The regional directors will be stationed in Karachi, Hyderabad, Sukker, Larkana and Mirpurkhas, and will between them cover the entire province.

Meanwhile, the Sindh health minister Syed Sardar Ahmed met with World Bank representative Shahnaz Qazi on Friday. He confirmed that the appointment of the five regional directors was part of the effective monitoring and implementation of 16 ongoing health projects set up across the province with the support of international donors.

The minister said that the directors would play an important role in providing health facilities and medicines in both rural and urban areas.
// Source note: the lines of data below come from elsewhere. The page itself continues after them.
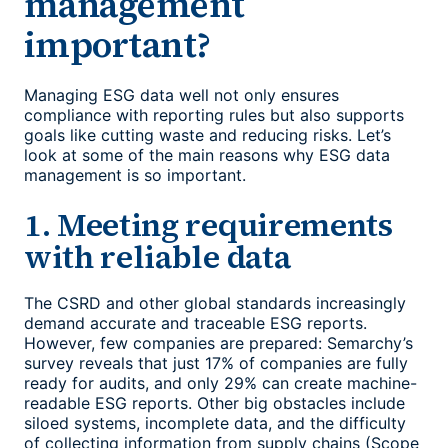
management
important?
Managing ESG data well not only ensures
compliance with reporting rules but also supports
goals like cutting waste and reducing risks. Let’s
look at some of the main reasons why
ESG data
management
is so important.
1. Meeting requirements
with reliable data
The CSRD and other global standards increasingly
demand accurate and traceable ESG reports.
However, few companies are prepared: Semarchy’s
survey reveals that just 17% of companies are fully
ready for audits, and only 29% can create machine-
readable ESG reports. Other big obstacles include
siloed systems, incomplete data, and the difficulty
of collecting information from supply chains (Scope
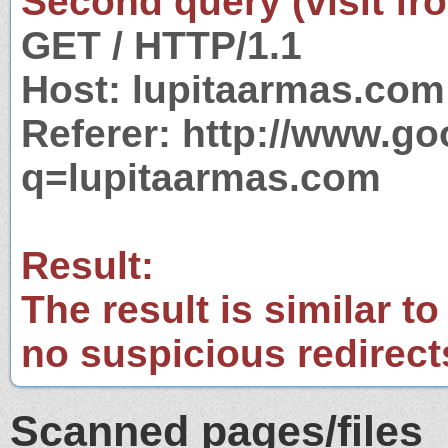
Second query (visit fr
GET / HTTP/1.1
Host: lupitaarmas.com
Referer: http://www.g
q=lupitaarmas.com
Result:
The result is similar to
no suspicious redirect
Scanned pages/files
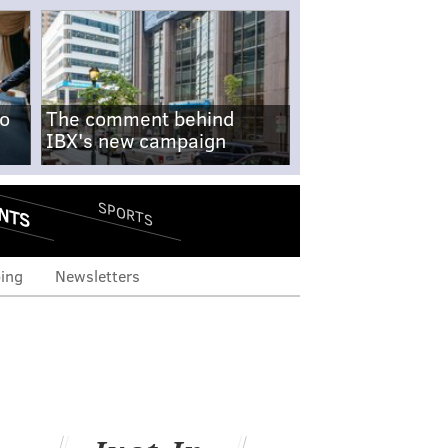
no
The comment behind
IBX's new campaign
NTS
SPORTS
ing
Newsletters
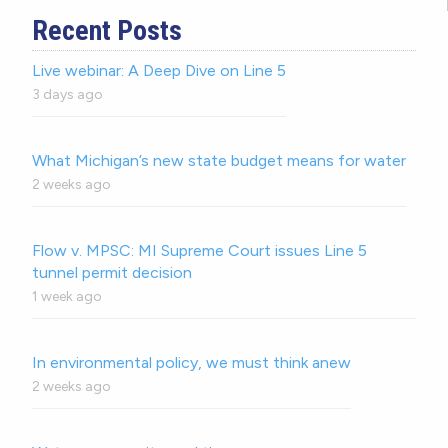
Recent Posts
Live webinar: A Deep Dive on Line 5
3 days ago
What Michigan’s new state budget means for water
2 weeks ago
Flow v. MPSC: MI Supreme Court issues Line 5
tunnel permit decision
1 week ago
In environmental policy, we must think anew
2 weeks ago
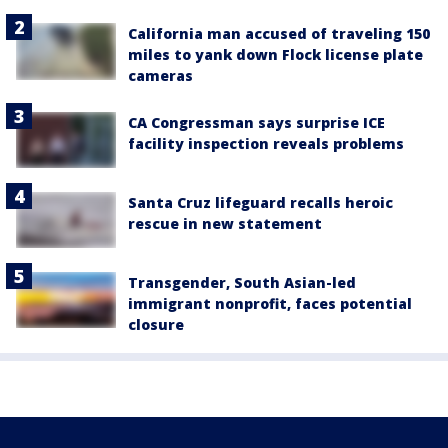
California man accused of traveling 150
miles to yank down Flock license plate
cameras
CA Congressman says surprise ICE
facility inspection reveals problems
Santa Cruz lifeguard recalls heroic
rescue in new statement
Transgender, South Asian-led
immigrant nonprofit, faces potential
closure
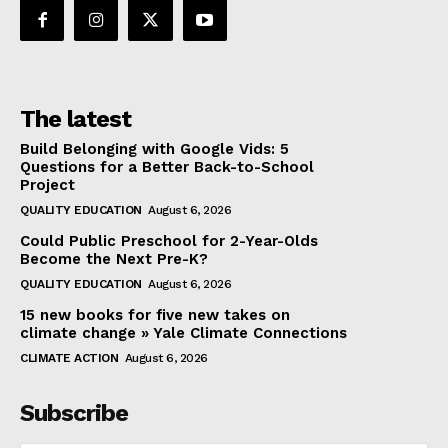
The latest
Build Belonging with Google Vids: 5
Questions for a Better Back-to-School
Project
QUALITY EDUCATION
August 6, 2026
Could Public Preschool for 2-Year-Olds
Become the Next Pre-K?
QUALITY EDUCATION
August 6, 2026
15 new books for five new takes on
climate change » Yale Climate Connections
CLIMATE ACTION
August 6, 2026
Subscribe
Noting that political influence affected the healthcare facilities available to poor and middle-income groups in remote areas, Mr Ahmed emphasised the need to establish committees at the local level to voluntarily monitor health units in their areas.

Ms Qazi was given details about various measures taken by the Sindh health department to improve the situation across the province, including rural incentive allowances to encourage doctors and paramedics working in the rural areas. The minister said that the government has started a public-private partnership project for remote areas, through which 10 basic health units are being run in collaboration with the Sindh Rural Health Organisation. He added that in the 2007-08 budget, substantial funds have been allocated for a hundred hospitals, including 60 in Karachi, which are currently non-functional because of the lack of staff, medicines and equipment.